Given records: Begin

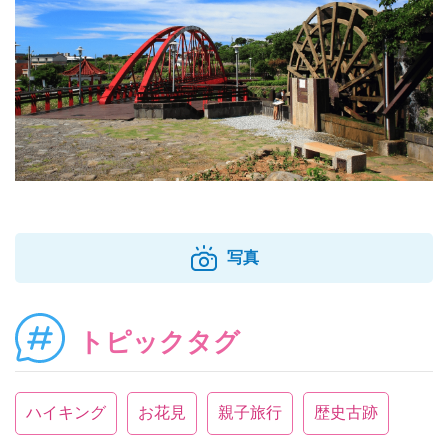
写真
トピックタグ
ハイキング
お花見
親子旅行
歴史古跡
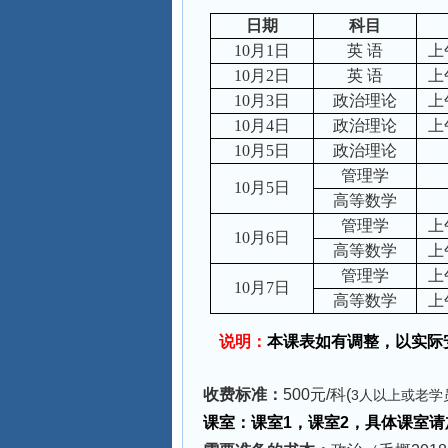
日期
科目
10
月
1
日
英
语
上
10
月
2
日
英
语
上
10
月
3
日
政治理论
上
10
月
4
日
政治理论
上
10
月
5
日
政治理论
管理学
10
月
5
日
高等数学
管理学
上
10
月
6
日
高等数学
上
管理学
上
10
月
7
日
高等数学
上
说明：
本课表如有调整，以实际
收费标准：
500
元
/
科
(
3人以上或老学
课室：课室1，课室2，具体课室请加微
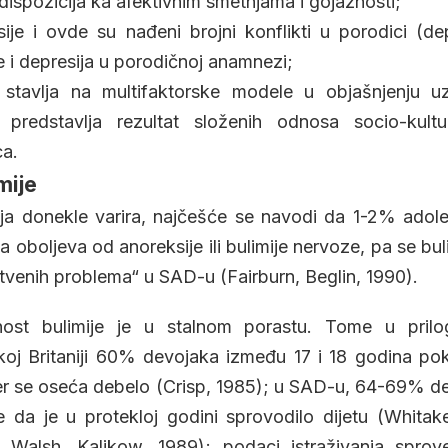
dispozicija ka afektivnim smetnjama i gojaznosti;
je i ovde su nađeni brojni konflikti u porodici (de
e i depresija u porodičnoj anamnezi;
stavlja na multifaktorske modele u objašnjenju u
 predstavlja rezultat složenih odnosa socio-kultu
ca.
mije
ja donekle varira, najčešće se navodi da 1-2% adole
 oboljeva od anoreksije ili bulimije nervoze, pa se bu
tvenih problema“ u SAD-u (Fairburn, Beglin, 1990).
tnost bulimije je u stalnom porastu. Tome u pril
likoj Britaniji 60% devojaka između 17 i 18 godina 
a jer se oseća debelo (Crisp, 1985); u SAD-u, 64-69% d
je da je u protekloj godini sprovodilo dijetu (Whitake
 Walsh, Kalikow, 1989); podaci istraživanja spro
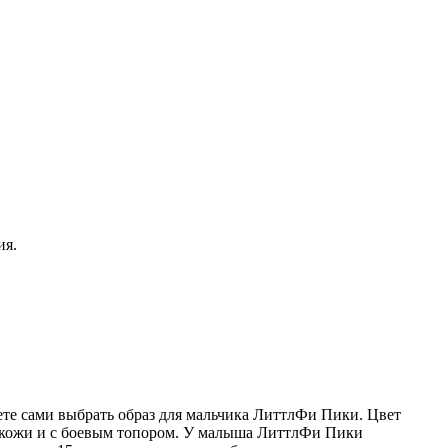
ия.
ете сами выбрать образ для мальчика ЛиттлФи Пики. Цвет
з кожи и с боевым топором. У малыша ЛиттлФи Пики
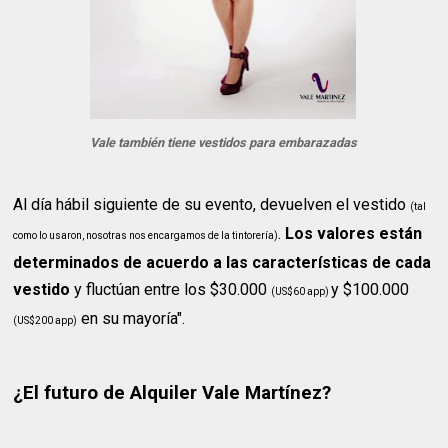
Vale también tiene vestidos para embarazadas
Al día hábil siguiente de su evento, devuelven el vestido
(tal
.
Los valores están
como lo usaron, nosotras nos encargamos de la tintorería)
determinados de acuerdo a las características de cada
vestido
y fluctúan entre los $30.000
y $100.000
(US$60 app)
en su mayoría".
(US$200 app)
¿El futuro de Alquiler Vale Martínez?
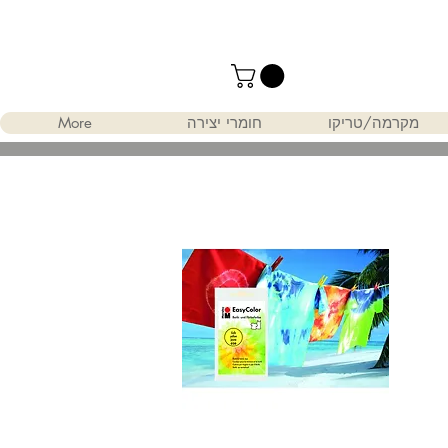
מקרמה/טריקו
חומרי יצירה
More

Given records: End

-- Directions for this task --
Leave the pictures out and print every record exactly.

-- Task result --
写真
トピックタグ
ハイキング
お花見
親子旅行
歴史古跡
日期
科目
10
月
1
日
英
语
上
10
月
2
日
英
语
上
10
月
3
日
政治理论
上
10
月
4
日
政治理论
上
10
月
5
日
政治理论
管理学
10
月
5
日
高等数学
管理学
上
10
月
6
日
高等数学
上
管理学
上
10
月
7
日
高等数学
上
说明：
本课表如有调整，以实际
收费标准：
500
元
/
科
(
3人以上或老学
课室：课室1，课室2，具体课室请加微
dispozicija ka afektivnim smetnjama i gojaznosti;
je i ovde su nađeni brojni konflikti u porodici (de
e i depresija u porodičnoj anamnezi;
stavlja na multifaktorske modele u objašnjenju u
 predstavlja rezultat složenih odnosa socio-kultu
ca.
mije
ja donekle varira, najčešće se navodi da 1-2% adole
 oboljeva od anoreksije ili bulimije nervoze, pa se bu
tvenih problema“ u SAD-u (Fairburn, Beglin, 1990).
tnost bulimije je u stalnom porastu. Tome u pril
likoj Britaniji 60% devojaka između 17 i 18 godina 
a jer se oseća debelo (Crisp, 1985); u SAD-u, 64-69% d
je da je u protekloj godini sprovodilo dijetu (Whitake
 Walsh, Kalikow, 1989); podaci istraživanja spro
ия.
ете сами выбрать образ для мальчика ЛиттлФи Пики. Цвет
з кожи и с боевым топором. У малыша ЛиттлФи Пики
Vale también tiene vestidos para embarazadas
Al día hábil siguiente de su evento, devuelven el vestido
(tal
.
Los valores están
como lo usaron, nosotras nos encargamos de la tintorería)
determinados de acuerdo a las características de cada
vestido
y fluctúan entre los $30.000
y $100.000
(US$60 app)
en su mayoría".
(US$200 app)
¿El futuro de Alquiler Vale Martínez?
מקרמה/טריקו
חומרי יצירה
More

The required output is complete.